What does this mean for the new Prime Minister?

It is impossible to know the precise reasons why Theresa May was not willing to pursue a no deal exit. In theory, the Prime Minister could have used her prerogative powers to see out the Article 50 period so that the UK left the EU by default under the terms of Article 50.

As was repeatedly stressed by legal commentators, the UK Parliament could not change the terms of Article 50. However, this ignored an important element of the UK’s constitutional system.

Whether or not a no deal exit was the legal default or not, the actions of MPs showed that to deliver a no deal exit, the Prime Minister and Government of the day would have to take a number of extraordinary constitutional steps. While legally possible, this would have been politically unacceptable precisely because they fly in the face of fundamental constitutional values.
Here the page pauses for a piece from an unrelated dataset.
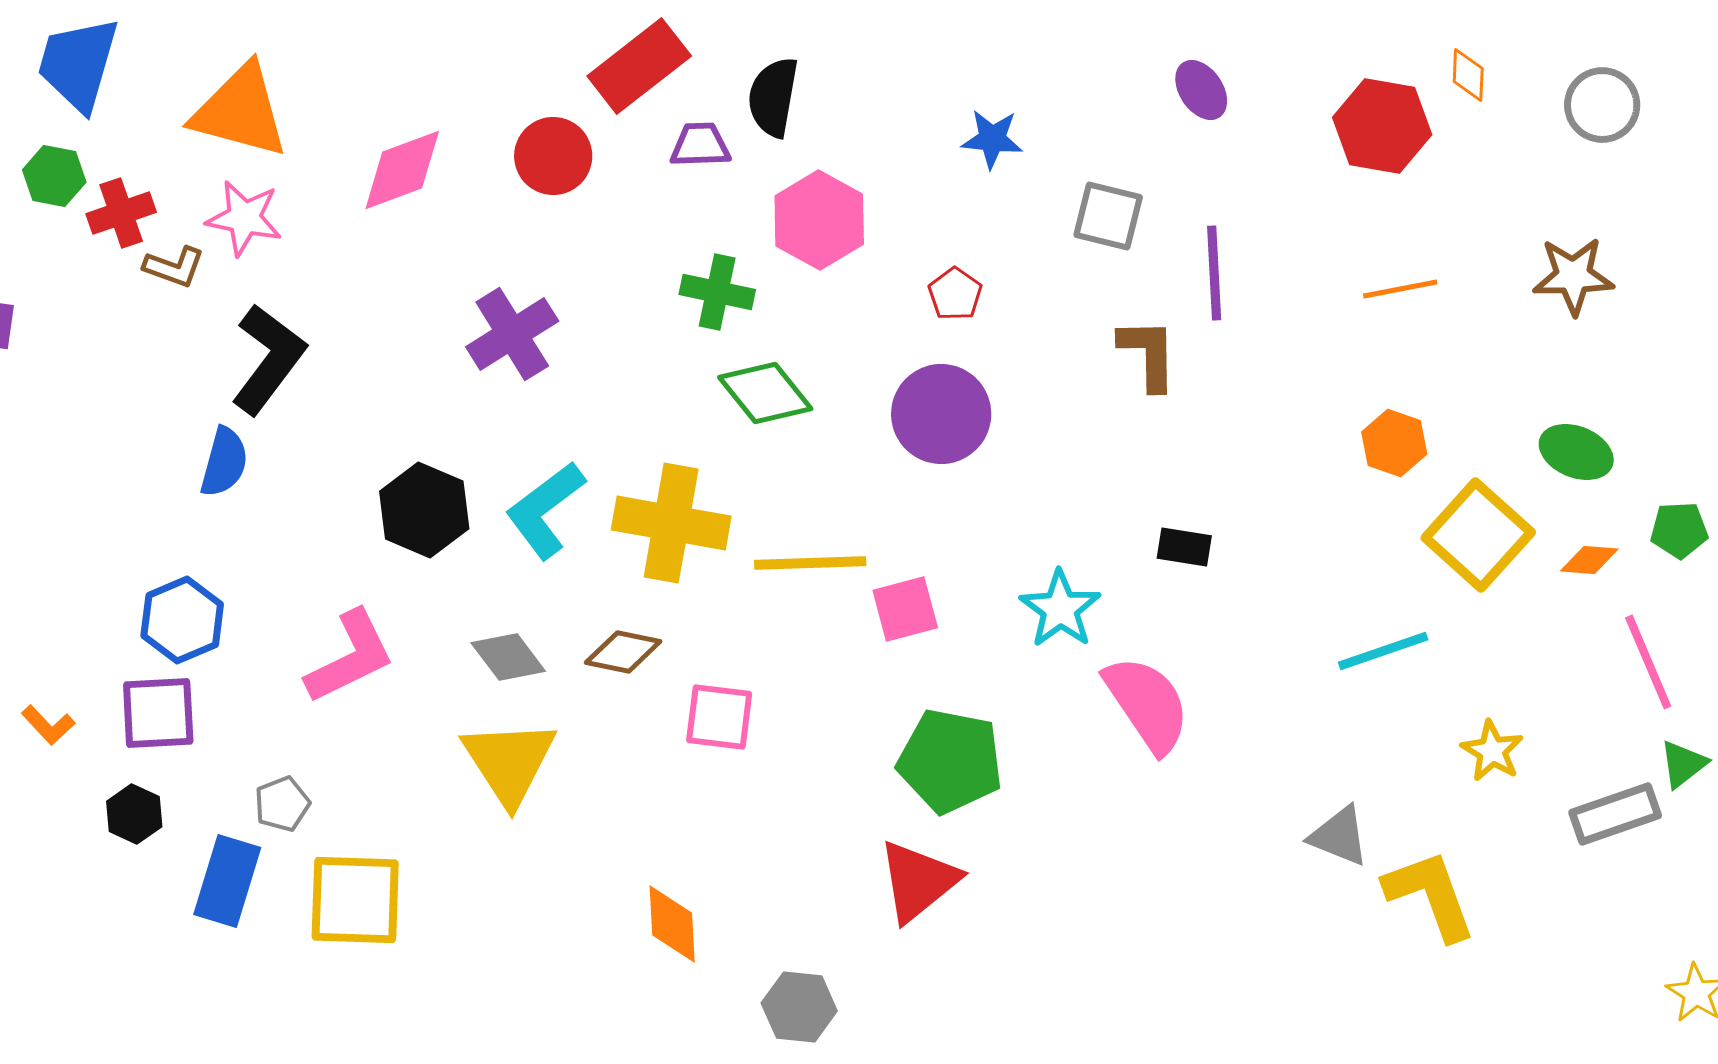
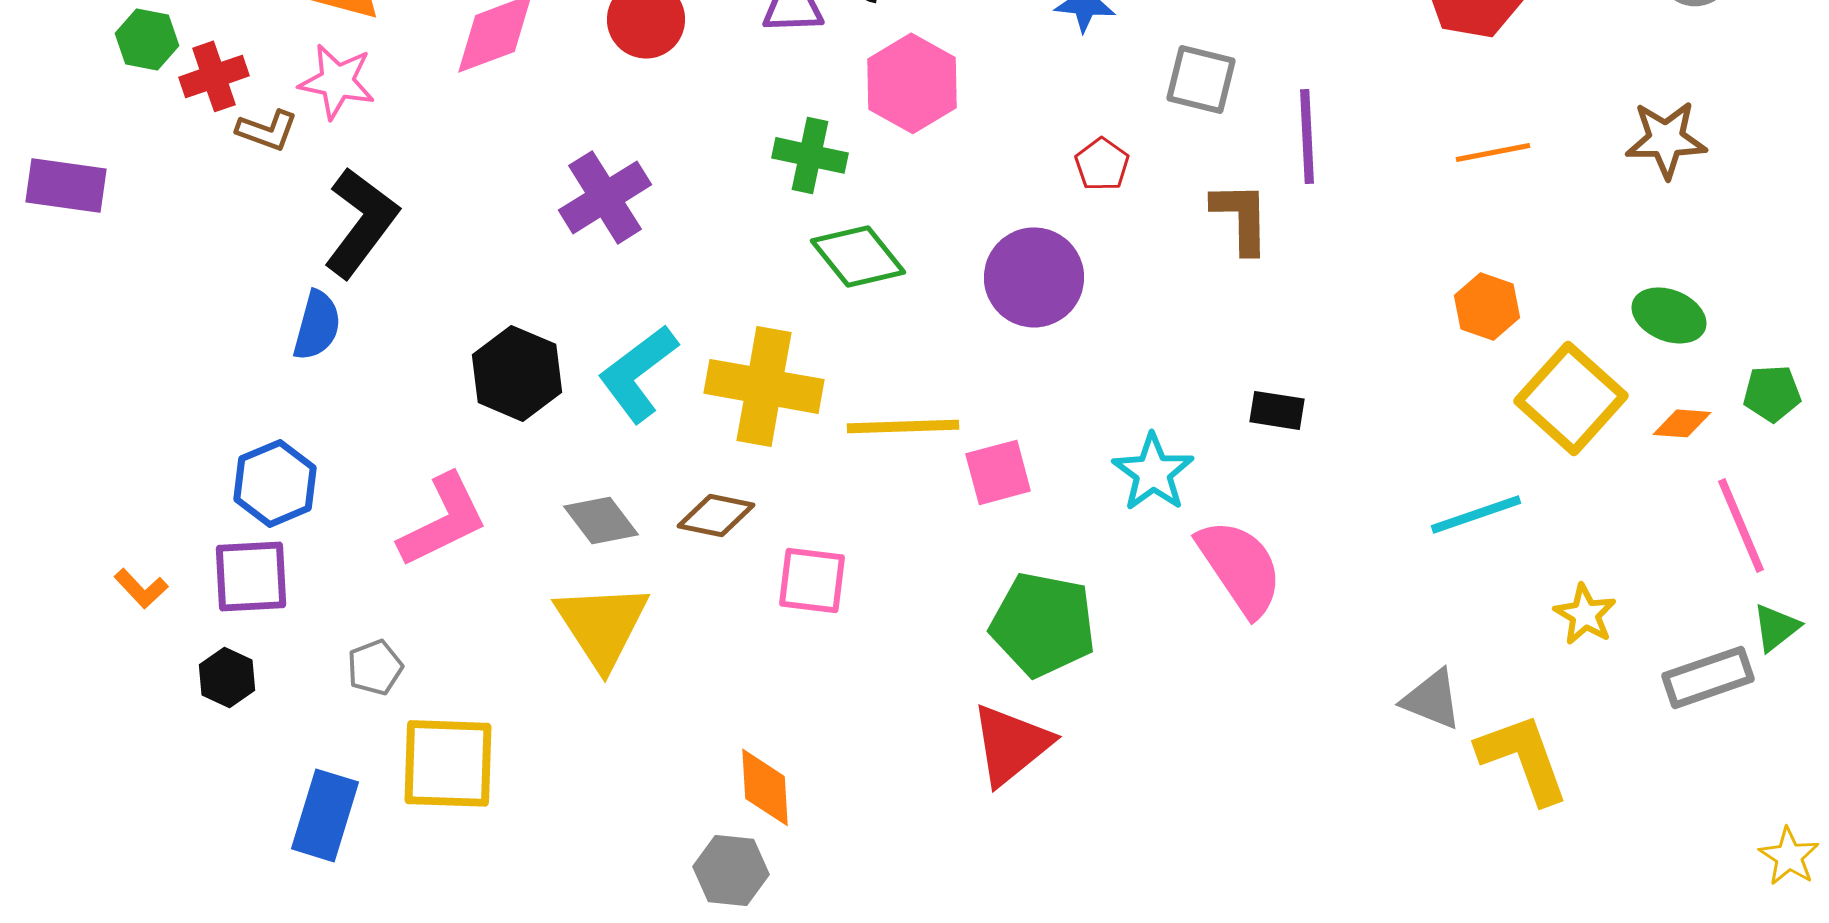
red pentagon: (955, 294) -> (1102, 164), moved
blue rectangle: (227, 881) -> (325, 815), moved
gray hexagon: (799, 1007) -> (731, 870), moved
To deliver a no deal, MPs showed that the Government of the day would have engage in a confrontation with the Commons from which there would be no winner. The only option would have been disengaging from Parliament completely, which also would go against the basic principles of our democracy.

To give effect to the referendum result while preserving legal certainty, which is fundamental to the rule of law, requires a majority of MPs to support a transformational legislative programme. Unless the new Prime Minister can find such a majority, they are unlikely to succeed.

By Jack Simson Caird, Senior Research Fellow in Parliaments and the Rule of Law, Bingham Centre for the Rule of Law.